Requirement: After removing every image, reproduce the data exactly as it appears.

───

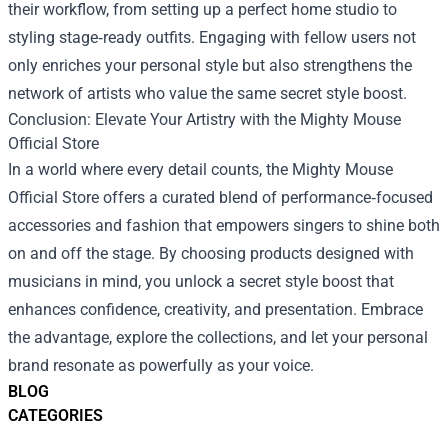
their workflow, from setting up a perfect home studio to
styling stage‑ready outfits. Engaging with fellow users not
only enriches your personal style but also strengthens the
network of artists who value the same secret style boost.
Conclusion: Elevate Your Artistry with the Mighty Mouse
Official Store
In a world where every detail counts, the Mighty Mouse
Official Store offers a curated blend of performance‑focused
accessories and fashion that empowers singers to shine both
on and off the stage. By choosing products designed with
musicians in mind, you unlock a secret style boost that
enhances confidence, creativity, and presentation. Embrace
the advantage, explore the collections, and let your personal
brand resonate as powerfully as your voice.
BLOG
CATEGORIES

───

Finished exercise:
their workflow, from setting up a perfect home studio to
styling stage‑ready outfits. Engaging with fellow users not
only enriches your personal style but also strengthens the
network of artists who value the same secret style boost.
Conclusion: Elevate Your Artistry with the Mighty Mouse
Official Store
In a world where every detail counts, the Mighty Mouse
Official Store offers a curated blend of performance‑focused
accessories and fashion that empowers singers to shine both
on and off the stage. By choosing products designed with
musicians in mind, you unlock a secret style boost that
enhances confidence, creativity, and presentation. Embrace
the advantage, explore the collections, and let your personal
brand resonate as powerfully as your voice.
BLOG
CATEGORIES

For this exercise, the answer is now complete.